Zumindest spielt das Anna Drexler so und ist damit die einzig wirklich positive Figur auf der Bühne. Wie sie mittels der Drehbühne sich laufend fortbewegt, fort von all den Gestalten, die ihre Hoffnungen doch nicht erfüllen können, ist ein großartiges Bild und zeigt Karoline nicht mehr als Opfer, sondern als Gestalterin eines eigens Lebens. Scheitern, aufstehen, wieder scheitern …  oder doch gefangen im ewigen Kreislauf der Drehbühne…

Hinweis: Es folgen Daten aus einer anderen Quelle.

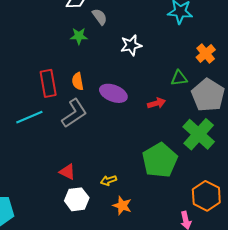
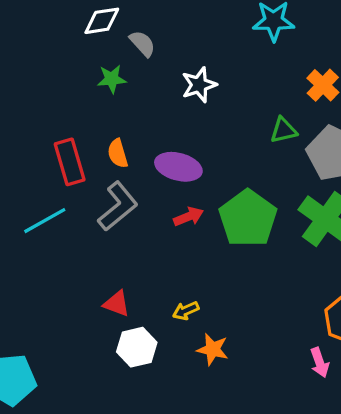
red arrow: (156, 103) -> (188, 217), moved
green pentagon: (160, 160) -> (248, 218), moved

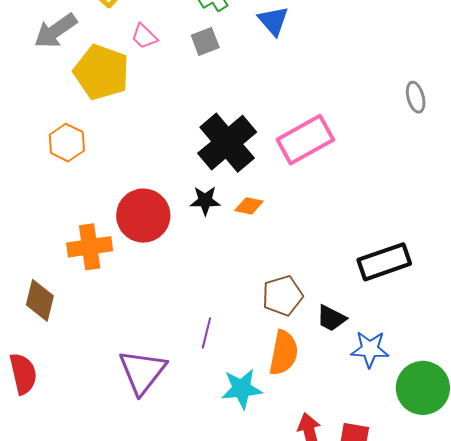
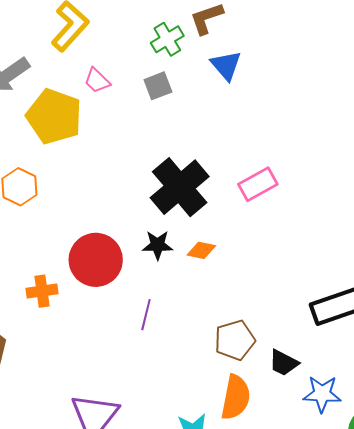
pink rectangle: (305, 140) -> (258, 184), size x0.7
orange cross: (90, 247) -> (42, 291), size x0.7
purple line: (206, 333) -> (146, 315), moved

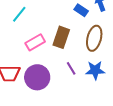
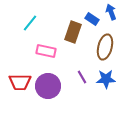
brown rectangle: (61, 37) -> (73, 32), moved
pink rectangle: (35, 42) -> (46, 51), turned 42

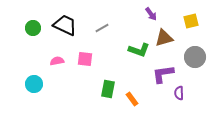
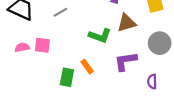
pink semicircle: (57, 61) -> (22, 47), moved
purple semicircle: (179, 93) -> (152, 82), moved
orange rectangle: (132, 99) -> (87, 67), moved

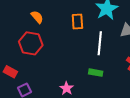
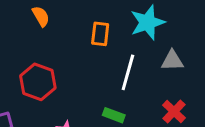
red hexagon: (31, 43) -> (38, 82), moved

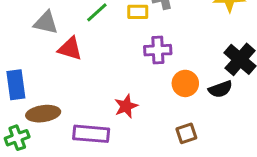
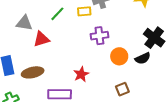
red triangle: (70, 49) -> (41, 39), turned -30
brown ellipse: (43, 114) -> (33, 72), moved

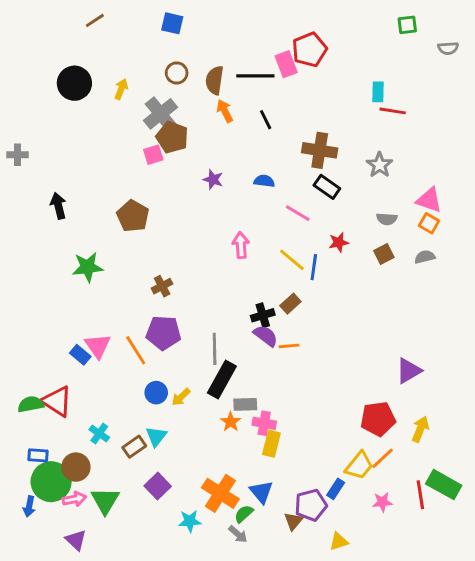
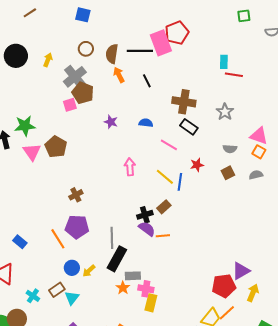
pink rectangle: (286, 64) -> (161, 43), size x1.4
green star: (88, 267) -> (25, 126), moved
pink triangle: (98, 346) -> (32, 152), moved
purple triangle: (409, 371) -> (241, 271), moved
brown rectangle: (134, 447) -> (57, 290), moved

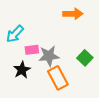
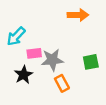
green square: (85, 58) -> (91, 62), turned 35
orange rectangle: (58, 78) -> (62, 83), size x0.7

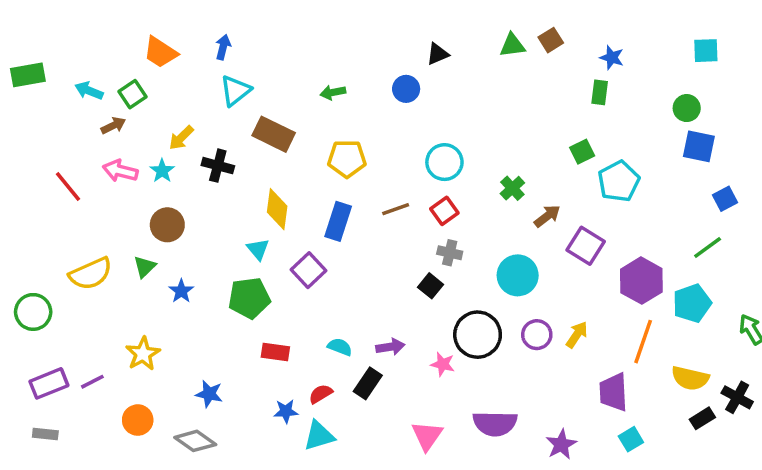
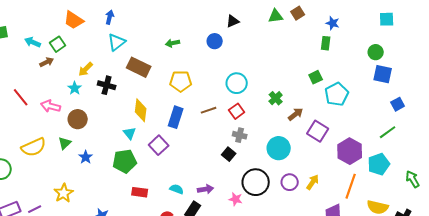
pink arrow: (120, 171) -> (51, 106), moved

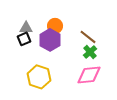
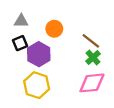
gray triangle: (26, 28) -> (21, 21), moved
purple hexagon: (50, 40) -> (39, 54), moved

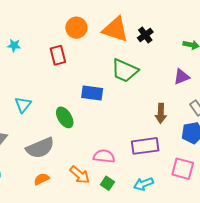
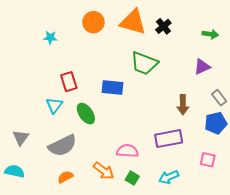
cyan star: (14, 45) -> (50, 38), moved
red rectangle: (58, 55) -> (69, 82), moved
cyan triangle: (23, 105) -> (54, 105), moved
pink square: (183, 169) -> (208, 160), size x0.7

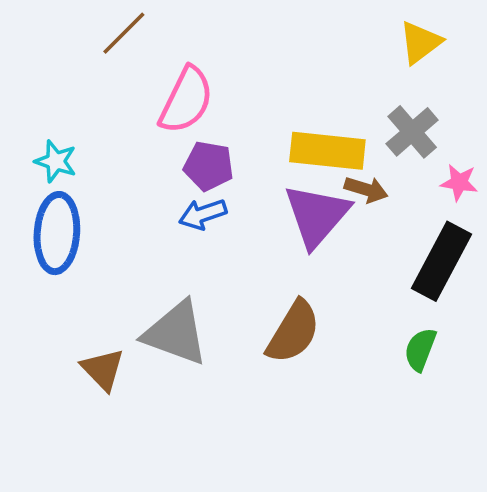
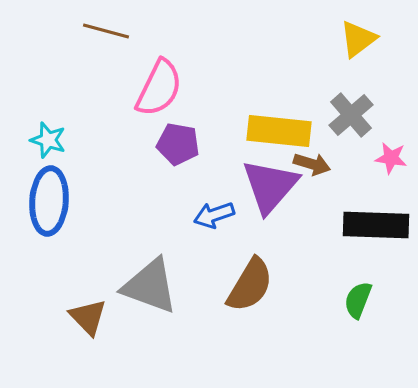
brown line: (124, 33) -> (106, 31), turned 60
blue arrow: (203, 214) -> (214, 215), moved
black rectangle: (441, 261) -> (376, 225), turned 64

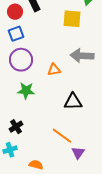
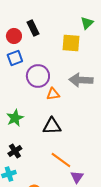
purple circle: (21, 60) -> (38, 76), moved
green star: (26, 91) -> (15, 118), moved, turned -30
black triangle: (73, 102) -> (52, 126), moved

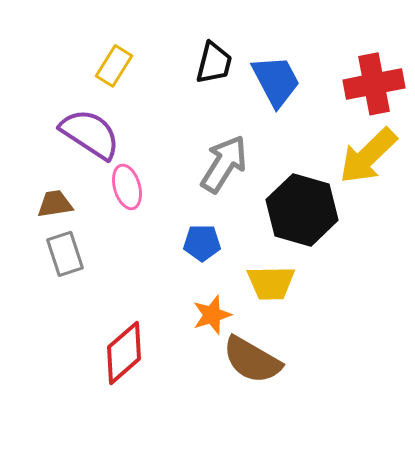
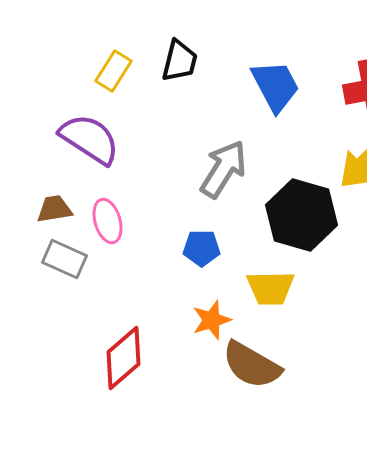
black trapezoid: (214, 63) -> (180, 61), moved
pink ellipse: (127, 187) -> (108, 221), moved
gray rectangle: (65, 254) -> (65, 259), turned -48

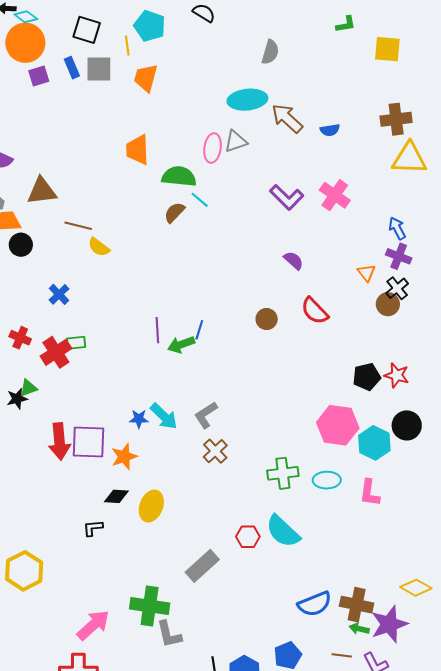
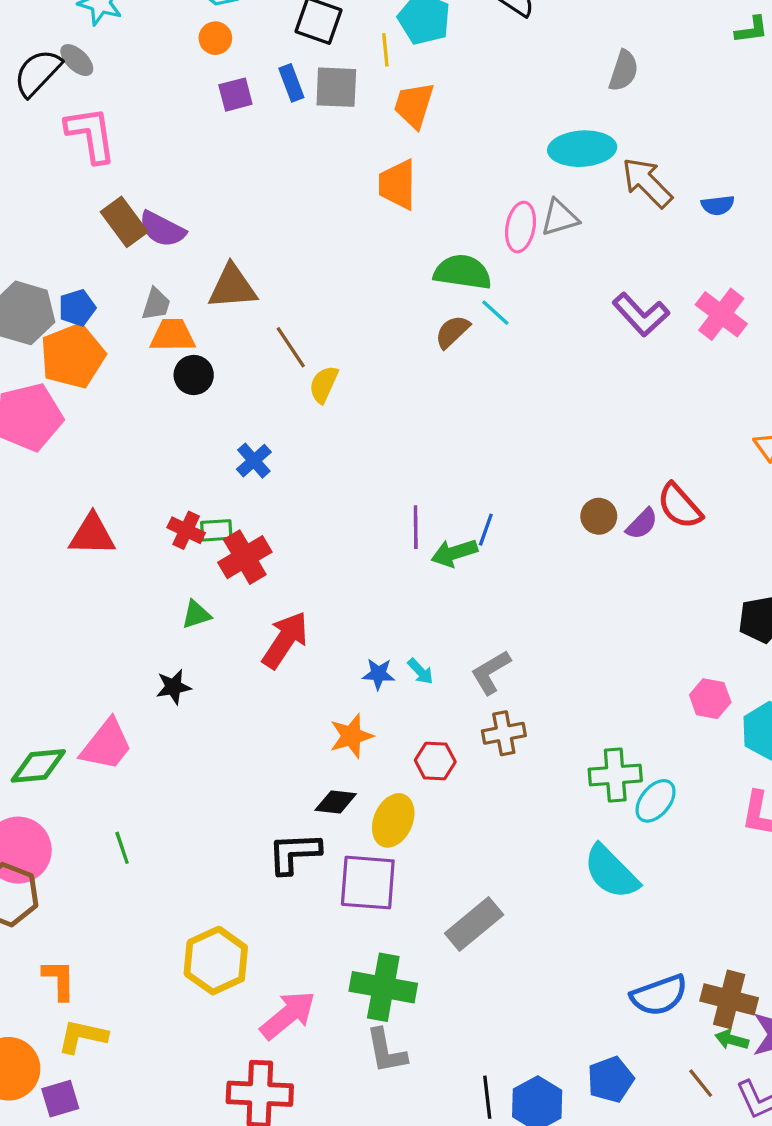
orange circle: (25, 43) -> (215, 38), size x0.5
orange trapezoid: (137, 150) -> (398, 185), moved
brown line: (78, 226) -> (291, 347), turned 40
yellow semicircle: (99, 247) -> (324, 384), turned 75
purple semicircle: (294, 260) -> (642, 524), moved, turned 90
green rectangle: (76, 343) -> (216, 530), moved
black star: (17, 399) -> (173, 687), moved
cyan arrow: (164, 416) -> (420, 671), size x0.6
pink hexagon: (338, 425) -> (710, 699), size x0.6
red arrow: (59, 441) -> (285, 640), moved, turned -144
purple square: (88, 442) -> (368, 883), moved
brown cross: (215, 451) -> (504, 733), turned 30
cyan ellipse: (327, 480) -> (656, 801), moved, turned -52
black L-shape: (93, 528) -> (294, 853), size x1.6
red hexagon: (248, 537) -> (435, 761), moved
yellow hexagon: (24, 571) -> (216, 961), moved
gray L-shape: (169, 634) -> (386, 1051), moved
brown line: (342, 655) -> (701, 1083), turned 42

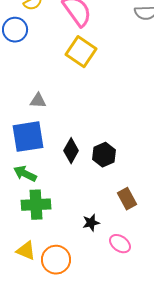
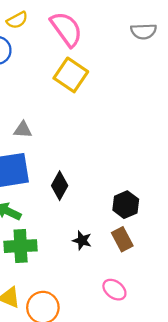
black hexagon: (104, 155) -> (126, 205), moved
black star: (91, 223) -> (82, 240), moved, turned 30

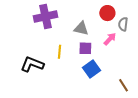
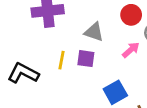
purple square: (85, 48) -> (86, 59), moved
blue square: (92, 69) -> (115, 92), moved

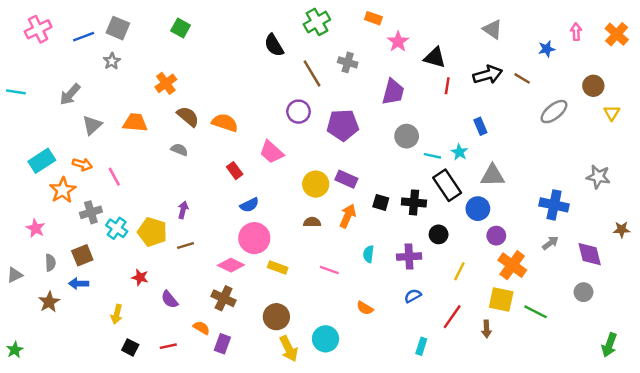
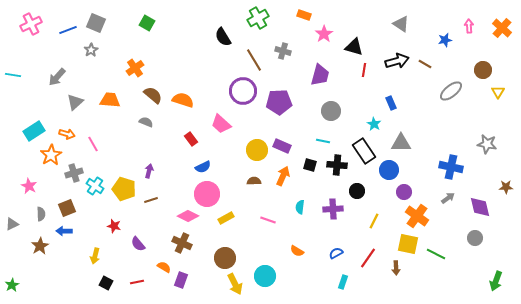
purple circle: (299, 112) -> (243, 91), size x1.4
cyan line: (432, 156) -> (323, 141), moved
yellow rectangle: (278, 268) -> (226, 218), turned -49
blue semicircle: (413, 296) -> (336, 253), moved

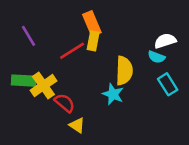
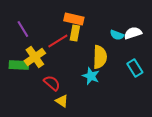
orange rectangle: (92, 23) -> (74, 19), turned -54
cyan semicircle: (156, 57) -> (117, 35), moved
yellow cross: (43, 86) -> (35, 57), moved

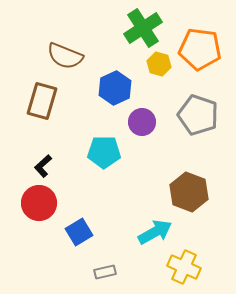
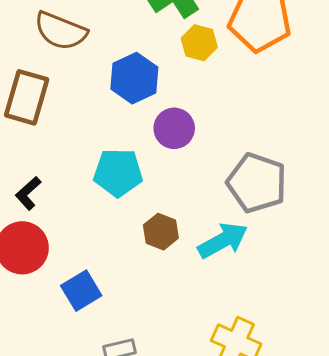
gray pentagon: (198, 115) -> (257, 183), moved
brown hexagon: (189, 192) -> (161, 232), moved, size x0.6
cyan arrow: (155, 232) -> (223, 240), moved

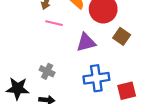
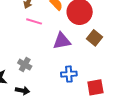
blue cross: (96, 78) -> (69, 74), size x0.7

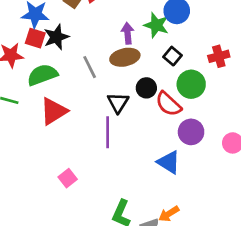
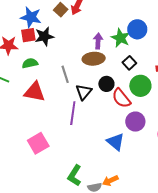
red square: (35, 38) -> (28, 35), turned -35
gray line: (90, 67) -> (65, 74), moved
green semicircle: (42, 75) -> (30, 63), size x0.7
red triangle: (54, 111) -> (35, 92), turned 35
pink square: (68, 178) -> (38, 143), size x1.5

Anna Drexler spielt die Karoline als einerseits naive, anderseits aber auch durchtriebene und selbstbewusste Frau. Um drei Riesenbierkrüge – zwei stehend wie Kirchtürme, einer schon umgefallen, weil ausgetrunken, sind rundherum Stühle aufgestellt und alles dreht sich bei Bedarf wie ein Karussell. So lässt es sich gut davon- und hinterherlaufen.

Der Franzl als Kleinganove und Frauenschläger mit markigen Sprüchen kommt endlich verdient hinter Schloss und Riegel und seine Erna nimmt zaghaft Kontakt auf mit dem jetzt wieder Single gewordenen Kasimir auf. Die Liebe dauert eben oder dauert nicht.

Dass Juliane Köhler in ihrer Rolle als Erna selbstbewusst behauptet, sie sei erst zwanzig Jahr, nimmt man augenzwinkernd und wohlwollend zur Kenntnis.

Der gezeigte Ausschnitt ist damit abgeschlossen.